Poeta y ensayista venezolano, nació en Caracas, el 19 de octubre de 1938. En 1998 le fue concedido el Premio Nacional de Literatura y en  2004 el Premio Internacional Octavio Paz de Poesía y Ensayo. Fue fundador de muchos proyectos importantes como las revistas “Poesía” y “Zona Tórrida” de la Universidad de Carabobo. Se han publicado varios de sus poemas anteriormente en Trazos de la memoria. Fallece en Valencia, el 5 de junio de 2008.

Si alguno queda, alguno que aún mire las estrellas, uno de esos que pedía deseos. Si queda alguno que escuche, que reciba, la poesía (su música) a pesar del tiempo, a pesar del olvido. ¿De qué sirve su canto? (si es que aún nos canta). Por favor, que alguien lo escuche y le devuelva su amor, porque si esto es el infierno ¿qué estamos haciendo con su poesía?

@LauraAlessR

72. La casa del viento

Poema #72.

La casa del viento.

La casa de mi madre

aún no tiene nombre.

¿Cómo aprenderé a rezar?

¿A quién le ofrezco el dolor de cabeza?

Canto descalza,

repito secretos a los santos,

enciendo velas expuestas al amanecer,

atravieso la humedad de la vigilia,

el olor del milagro.

Coloco una taza de café sobre la mesa.

Observo

cómo la luz de su rostro

mueve las sábanas,

alivia mi cuerpo.

Erika Reginato.

Caracas, Venezuela, 1977. Es poeta, ensayista y traductora. Graduada en Letras de la Universidad Central de Venezuela. Ha publicado un libro de ensayos llamado “Cuatro estacionees para Ungaretti” (2004) y varios poemarios.

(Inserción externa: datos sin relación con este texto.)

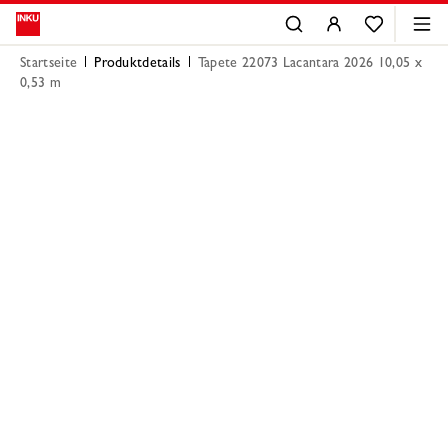
Startseite
Produktdetails
Tapete 22073 Lacantara 2026 10,05 x
0,53 m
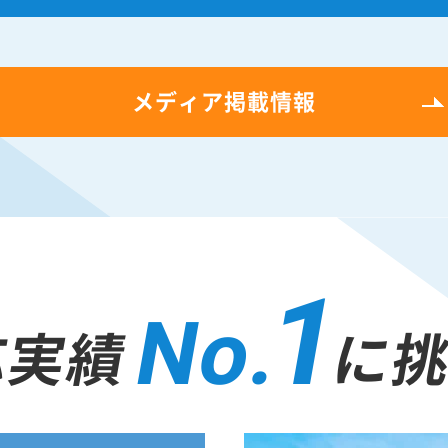
メディア掲載情報
1
No.
応実績
に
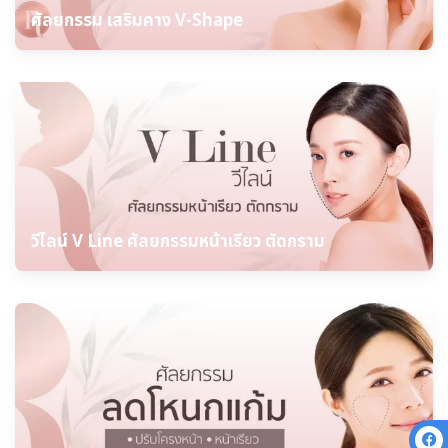
ศัลยกรรม เสริมคาง V-Shape
วีไลน์ V Line ศัลยกรรมหน้าเรียว ตัดกราม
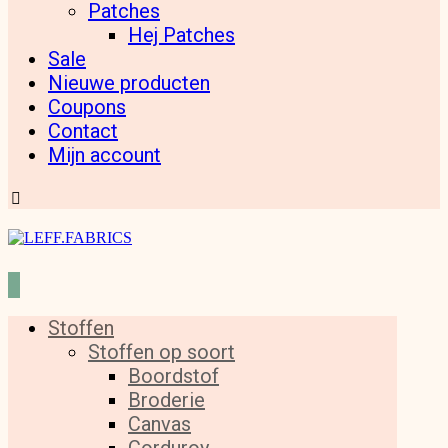
Patches
Hej Patches
Sale
Nieuwe producten
Coupons
Contact
Mijn account
Stoffen
Stoffen op soort
Boordstof
Broderie
Canvas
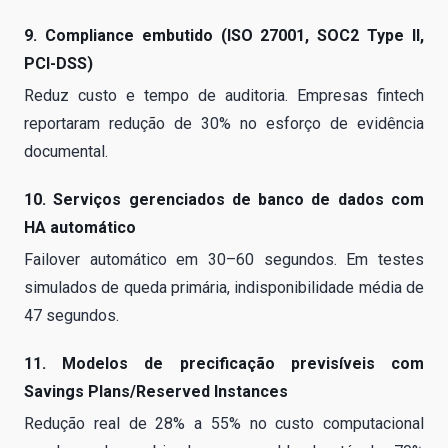
9. Compliance embutido (ISO 27001, SOC2 Type II,
PCI-DSS)
Reduz custo e tempo de auditoria. Empresas fintech
reportaram redução de 30% no esforço de evidência
documental.
10. Serviços gerenciados de banco de dados com
HA automático
Failover automático em 30–60 segundos. Em testes
simulados de queda primária, indisponibilidade média de
47 segundos.
11. Modelos de precificação previsíveis com
Savings Plans/Reserved Instances
Redução real de 28% a 55% no custo computacional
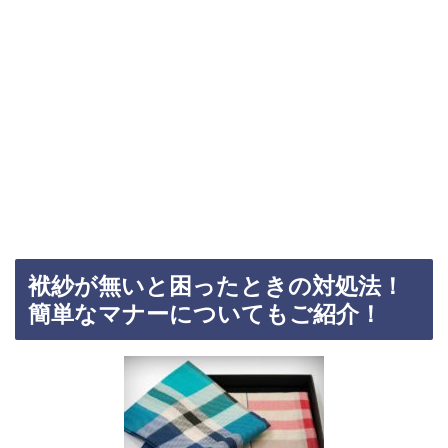
袱紗が無いと困ったときの対処法！
簡単なマナーについてもご紹介！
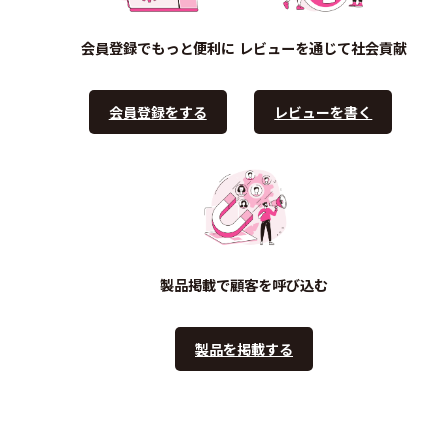
会員登録でもっと便利に
レビューを通じて社会貢献
会員登録をする
レビューを書く
製品掲載で顧客を呼び込む
製品を掲載する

El poema me gusta especialmente porque me hace pensar en un cuadro impresionista. “La madre del pintor”, de Toulouse Lautre, pintado en 1882, mantiene una incertidumbre similar a la que genera el poema. Uno está en la casa de la madre del artista, ese lugar que debería ser nítido y seguro, pero que en ambas representaciones se difumina, conlleva dudas. Las luces, la vigilia, el amanecer, todas estas señales parecen indicar a un momento neutro del día en el que la madre detiene sus faenas para disfrutar de una pequeña calma.

Pintura impresionista de 1882
La madre detiene su vigilia, sus faenas, para dedicarse a su taza de café.

 La figura de la madre resulta iluminadora, sanadora: “la luz de su rostro mueve las sábanas, alivia mi cuerpo”. La blancura en la pintura de Lautrec, el brillo en su rostro resaltan una pureza similar, ante la madre que podría haber pasado una noche de vigilia cuidándonos un dolor de cabeza o un malestar, y que descansa finalmente en la calma del amanecer para acercarse a esa taza de café que reposa en la mesa y en la que concentra toda su atención en el momento de la pintura; el artista (la escritora o el pintor) la observan con admiración y agradecimiento, en la casa del viento que cobra cuerpo en la figura materna.